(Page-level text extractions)
★ ★ ★ ★

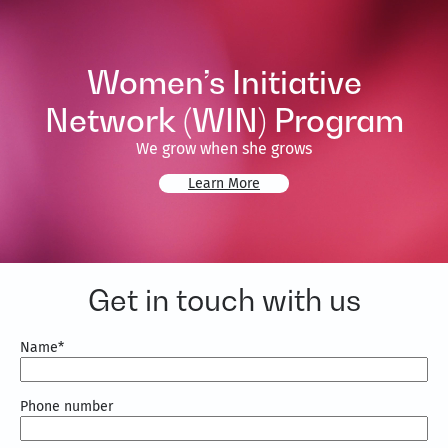
Women’s Initiative
Network (WIN) Program
We grow when she grows
Learn More
Get in touch with us
Name
*
Phone number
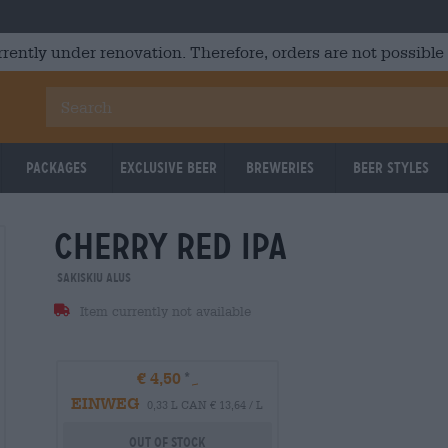
rrently under renovation. Therefore, orders are not possible
Packages
Exclusive Beer
Breweries
Beer Styles
cherry red ipa
Sakiskiu Alus
Item currently not available
€ 4,50
EINWEG
0,33 L CAN € 13,64 / L
Out Of Stock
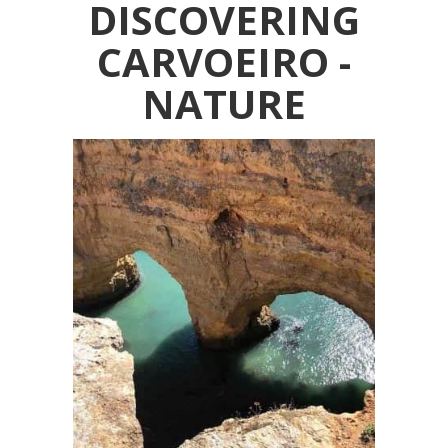
DISCOVERING
CARVOEIRO -
NATURE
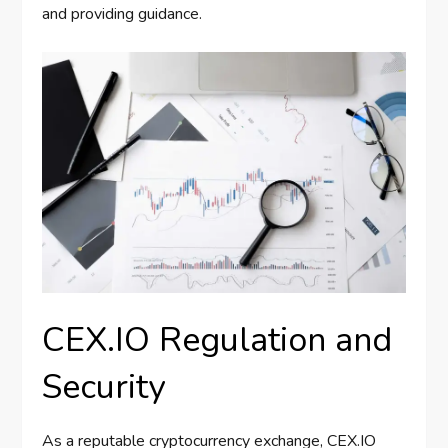
and providing guidance.
CEX.IO Regulation and
Security
As a reputable cryptocurrency exchange, CEX.IO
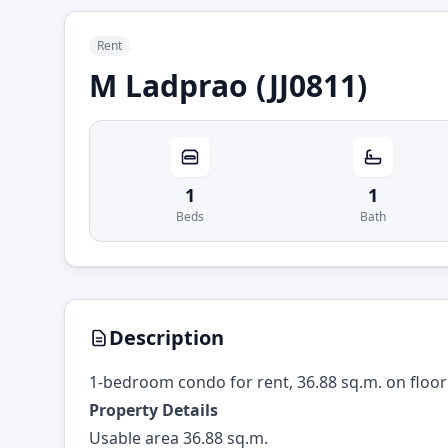
Rent
M Ladprao (JJ0811)
1
1
Beds
Bath
Description
1-bedroom condo for rent, 36.88 sq.m. on floor
Property Details
Usable area 36.88 sq.m.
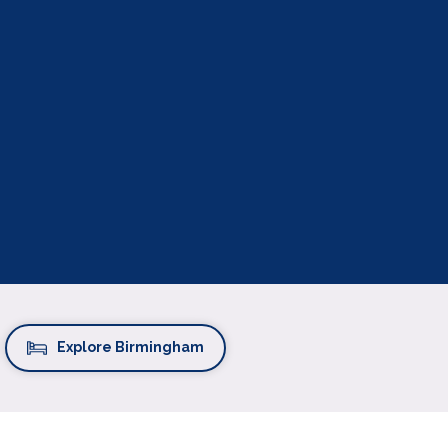
Explore Birmingham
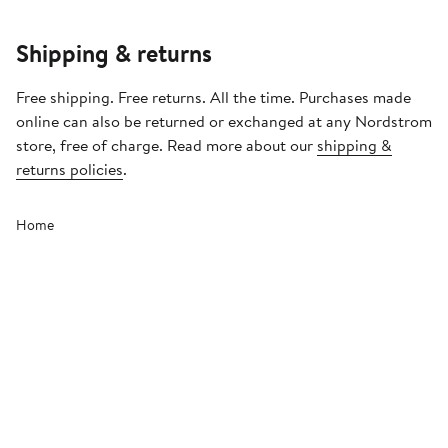
Shipping & returns
Free shipping. Free returns. All the time. Purchases made
online can also be returned or exchanged at any Nordstrom
store, free of charge. Read more about our
shipping &
returns policies
.
Home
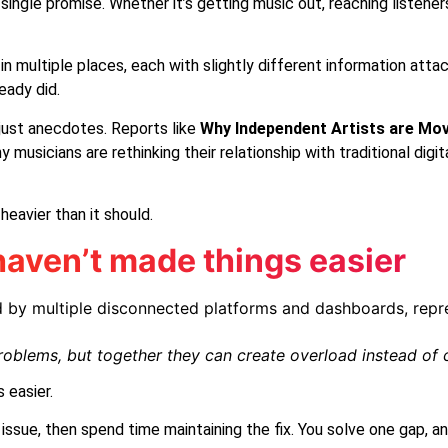
single promise. Whether it’s getting music out, reaching listener
multiple places, each with slightly different information attache
eady did.
just anecdotes. Reports like
Why Independent Artists are Mo
musicians are rethinking their relationship with traditional dig
heavier than it should.
aven’t made things easier
roblems, but together they can create overload instead of cl
 easier.
ne issue, then spend time maintaining the fix. You solve one gap,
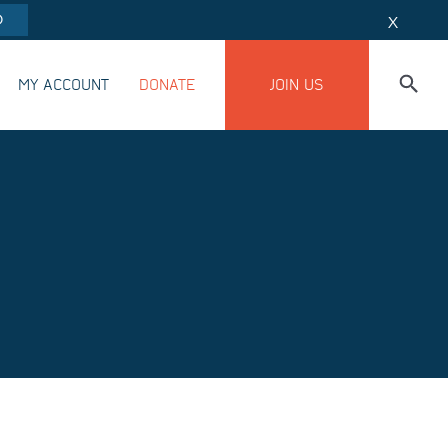
O
X
MY ACCOUNT
DONATE
JOIN US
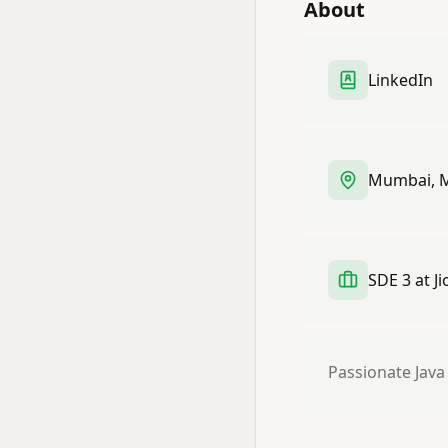
About
LinkedIn
Mumbai, M
SDE 3 at Ji
Passionate Java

★ ★ ★ ★

For every line of the records that has the word "made" in it, make a copy.

Free shipping. Free returns. All the time. Purchases made
aven’t made things easier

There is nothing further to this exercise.